Walt Disney World’s Magic Kingdom and Animal Kingdom theme parks would reopen to tourists July 11, and SeaWorld would welcome guests a month earlier on June 11, if Gov. Ron DeSantis approves the plans presented Wednesday to an Orange County task force.
The task force unanimously approved both theme park plans, which will now be sent to the state for approval. So far, reopening plans from Universal Orlando, Legoland and smaller attractions such as Gatorland have received quick approval from DeSantis.
Although Busch Gardens in Tampa is part of the same entertainment company as SeaWorld, Busch Gardens was not included in Wednesday’s plan. Busch Gardens will submit its own plan to Hillsborough County officials, a spokeswoman said.
Disney was the first of the theme park companies to announce it was closing in mid-March in response to the coronavirus pandemic, and it would be one of the last to reopen — more than a month after Universal and SeaWorld open their gates in the next few weeks.

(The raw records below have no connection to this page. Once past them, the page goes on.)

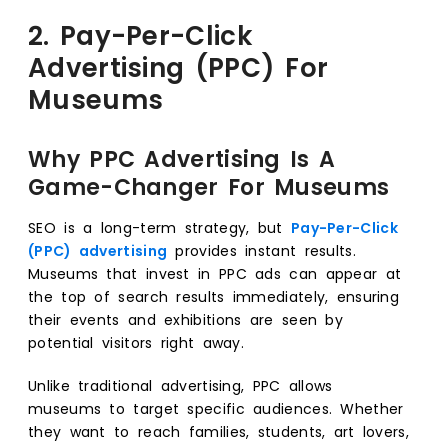
2. Pay-Per-Click
Advertising (PPC) For
Museums
Why PPC Advertising Is A
Game-Changer For Museums
SEO is a long-term strategy, but
Pay-Per-Click
(PPC) advertising
provides instant results.
Museums that invest in PPC ads can appear at
the top of search results immediately, ensuring
their events and exhibitions are seen by
potential visitors right away.
Unlike traditional advertising, PPC allows
museums to target specific audiences. Whether
they want to reach families, students, art lovers,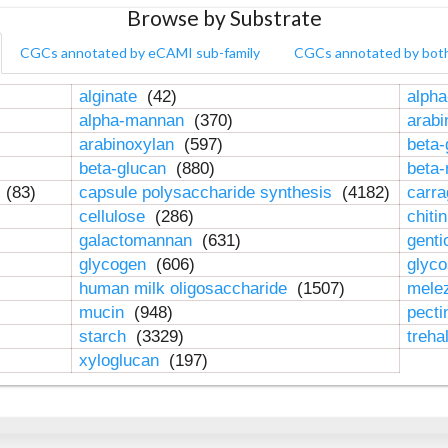
Browse by Substrate
CGCs annotated by eCAMI sub-family
CGCs annotated by bot
alginate
(42)
alpha
alpha-mannan
(370)
arab
arabinoxylan
(597)
beta-
beta-glucan
(880)
beta
n
(83)
capsule polysaccharide synthesis
(4182)
carr
cellulose
(286)
chiti
galactomannan
(631)
genti
glycogen
(606)
glyc
human milk oligosaccharide
(1507)
mele
mucin
(948)
pect
starch
(3329)
treha
xyloglucan
(197)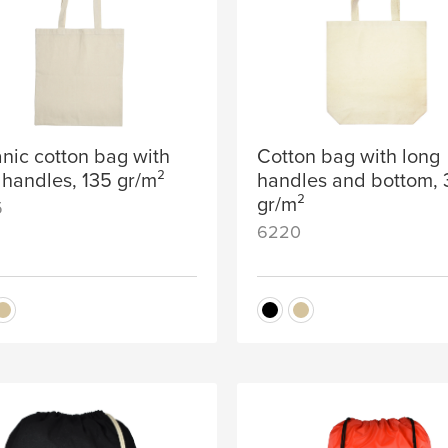
nic cotton bag with
Cotton bag with long
 handles, 135 gr/m²
handles and bottom,
gr/m²
5
6220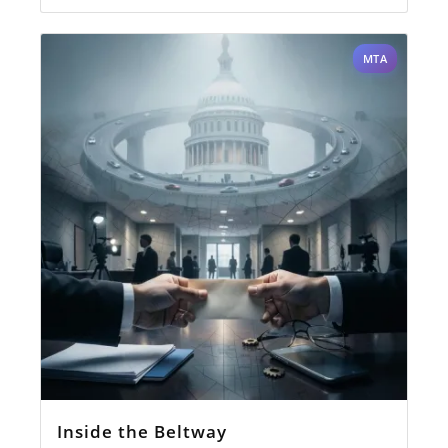
MTA
Inside the Beltway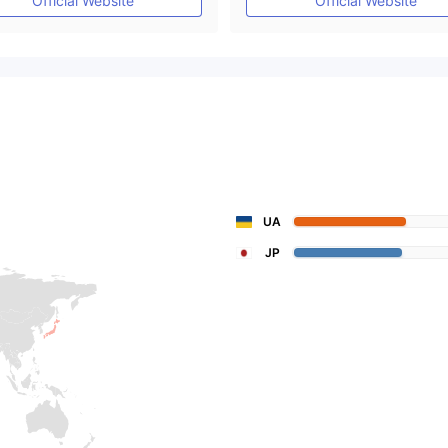
Official Website
Official Website
UA
JP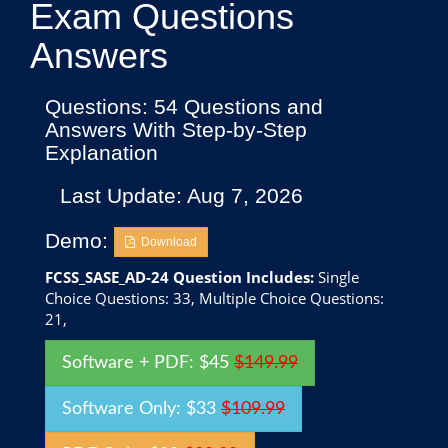
Exam Questions
Answers
Questions: 54 Questions and
Answers With Step-by-Step
Explanation
Last Update: Aug 7, 2026
Demo:
Download
FCSS_SASE_AD-24 Question Includes:
Single
Choice Questions: 33, Multiple Choice Questions:
21,
Software + PDF: $45
$149.99
Software Only: $33
$109.99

If allowed to reopen, Disney will require park guests to wear masks, get their temperatures checked at the entrance and use sidewalk-marked spaces to keep their distance. The parks will suspend “high-touch” experiences such as character meet-and-greets and crowd magnets like parades and fireworks.
The plans call for opening Magic Kingdom and Animal Kingdom on July 11, followed by Epcot and Hollywood Studios on July 15.

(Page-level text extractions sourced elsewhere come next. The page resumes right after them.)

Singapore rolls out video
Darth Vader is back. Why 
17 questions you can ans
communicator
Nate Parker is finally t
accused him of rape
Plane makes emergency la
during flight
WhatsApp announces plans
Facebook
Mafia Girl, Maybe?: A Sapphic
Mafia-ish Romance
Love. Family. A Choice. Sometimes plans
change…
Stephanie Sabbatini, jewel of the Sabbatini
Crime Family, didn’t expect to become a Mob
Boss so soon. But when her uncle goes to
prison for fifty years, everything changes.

Legoland will open on June 1; Universal Studios, Islands of Adventure and the Volcano Bay water park are scheduled to reopen on June 5.
Things are going to be different since we last left these same theme parks back in mid-March.

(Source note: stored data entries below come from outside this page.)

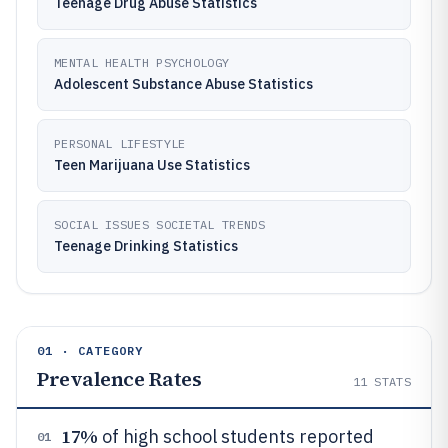
Teenage Drug Abuse Statistics
MENTAL HEALTH PSYCHOLOGY
Adolescent Substance Abuse Statistics
PERSONAL LIFESTYLE
Teen Marijuana Use Statistics
SOCIAL ISSUES SOCIETAL TRENDS
Teenage Drinking Statistics
01 · CATEGORY
Prevalence Rates
11
STATS
17%
of high school students reported
01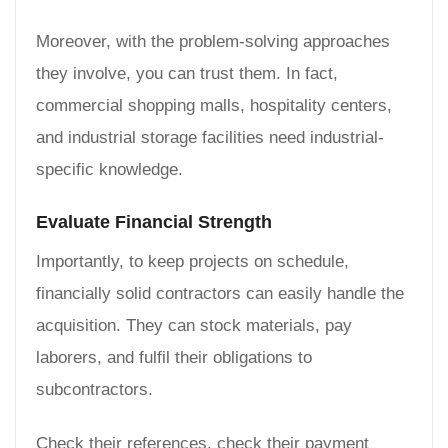
Moreover, with the problem-solving approaches
they involve, you can trust them. In fact,
commercial shopping malls, hospitality centers,
and industrial storage facilities need industrial-
specific knowledge.
Evaluate Financial Strength
Importantly, to keep projects on schedule,
financially solid contractors can easily handle the
acquisition. They can stock materials, pay
laborers, and fulfil their obligations to
subcontractors.
Check their references, check their payment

SeaWorld will require temperature checks and face masks for employees and customers, and will have masks available for guests at the gate, SeaWorld’s interim CEO Marc Swanson said in his presentation Wednesday. In animal exhibits, the park will create clearly marked social distancing areas, he said. It would also reopen its other two Orlando parks, Discovery Cove and Aquatica, on June 11.
All of the theme parks have vowed to have more rigorous and visible cleaning and wiping down of surfaces, and to limit the spacing of ride passengers to allow for greater distancing.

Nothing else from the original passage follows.